« Quel orgueil pour tous les Argentins : Diego (Maradona), le pape (François), la reine de Hollande, Messi et maintenant toi, cher Daniel ! ». Voilà comment l'édile local, tout en rondeurs et faconde, accueille Daniel Mantovani, prix Nobel de littérature, de retour dans son village natal de Salas. Un grand classique de l'autocélébration argentine, dont les Argentins eux-mêmes se moquent !
Oui, « je suis de Salas, quand bien même je ne le voudrais pas », reconnaît Daniel, magistral Óscar Martínez, récompensé pour ce rôle au festival de Venise en 2016. Salas, un village typique de la pampa, petites maisons basses et modestes entourées de grilles, ciment fatigué et peintures délavées. Des rues tirées au cordeau filmées au ras des déambulations de Daniel pendant lesquelles une poignée d'admirateurs le suivent et le filment avec des téléphones portables alors que d'autres, telles des statues de sel, semblent contempler le temps qui passe. Pas d'horizon et peu de perspective alors que l'étendue de la pampa est là, au bout de la rue.
Salas, une galerie de personnages
Trente ans que Daniel Mantovani a littéralement fui son village natal, explique-t-il à sa secrétaire. Et il avait toujours refusé d'y remettre les pieds. Pourquoi ? On le découvre au fur et à mesure que la narration avance et que l'émotion - quand même - de Daniel à retrouver quelques personnages de son passé, se dissipe. Sa professeure de français, son vieux copain Antonio qui lui a piqué son ex-fiancée Irene... Jubilatoire séquence du petit film en hommage au fils prodige de retour à la maison.

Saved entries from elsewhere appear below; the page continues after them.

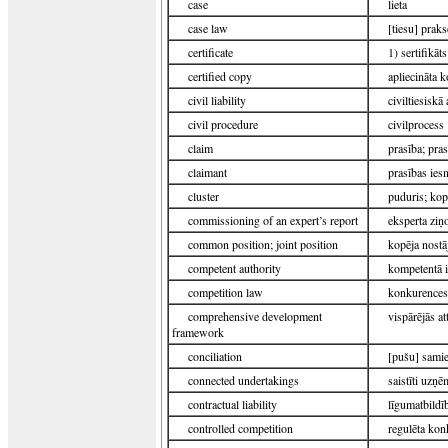
case
lieta
case law
[tiesu] praks
certificate
1) sertifikāts
certified copy
apliecināta k
civil liability
civiltiesiskā 
civil procedure
civilprocess
claim
prasība; pra
claimant
prasības iesn
cluster
puduris; kop
commissioning of an expert’s report
eksperta ziņ
common position; joint position
kopēja nostā
competent authority
kompetentā i
competition law
konkurences 
comprehensive development
vispārējās a
framework
conciliation
[pušu] samie
connected undertakings
saistīti uzņ
contractual liability
līgumatbildī
controlled competition
regulēta kon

Salas, c'est une Argentine rurale, engoncée dans une forme de médiocrité satisfaite que l'écrivain dépeint avec verve, et peut-être cruauté, dans ses romans. Pourquoi y retourne-t-il ? Parce que notre Nobel est en mal d'inspiration. Trois ans que l'écrivain n'a pas écrit de roman or Salas est sa muse. « Moi, je n'ai fait qu'une chose dans ma vie, m'échapper de ce lieu. Mes personnages, eux, n'ont jamais pu en sortir et moi je n'ai jamais pu y retourner. » Il lui faut donc retourner à la source, dans le petit théâtre de Salas.
Il y a là une galerie de personnages haute en couleur. Touchants pour certains comme Irene ou ce vieux monsieur qui réconforte l'écrivain anéanti d'un maté, terrifiants pour d'autres comme Romero, le cacique local et ses nervis qui rappellent d'autres époques sombres de l'histoire nationale. Un concentré d'Argentine avec ses bolas et abrazos, embrassades viriles poitrine contre poitrine, que l'écrivain a bannies au profit d'une plus « civilisée » poignée de mains.

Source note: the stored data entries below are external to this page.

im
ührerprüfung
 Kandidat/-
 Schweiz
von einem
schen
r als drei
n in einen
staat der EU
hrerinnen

« Il n'y a pas de faits, il y a des interprétations »
Un théâtre argentin certes, mais au-delà une comédie humaine, car, comme le rappelle l'introduction du Nobel, une œuvre, même ancrée dans une réalité locale, « les récits intimes » d'une petite ville, transcende cette réalité pour embrasser « les plus grands thèmes universels », des passions humaines comme la jalousie ou la rancœur. Jubilatoire réflexion sur l'écriture aussi à laquelle se prête Daniel Mantovani dans des conférences devant un public qui s'amenuise au fil du film.
Mais à trop fouiller l'intimité d'une ville, on se fait des ennemis d'autant qu'il n'est pas toujours facile d'expliquer où s'arrête la réalité et où commence la fiction ! Et d'ailleurs, le spectateur se laisse prendre à ce jeu, dans ce film organisé en chapitres, comme un roman, où le héros, notre écrivain, est lui-même un personnage. D'ailleurs pour parachever l'œuvre, ne devra-t-il pas mettre en scène sa propre mort ? « La mort, et tout s'aplatit et s'ordonne ». Mais la réalité n'existe pas, il n'y a que des interprétations.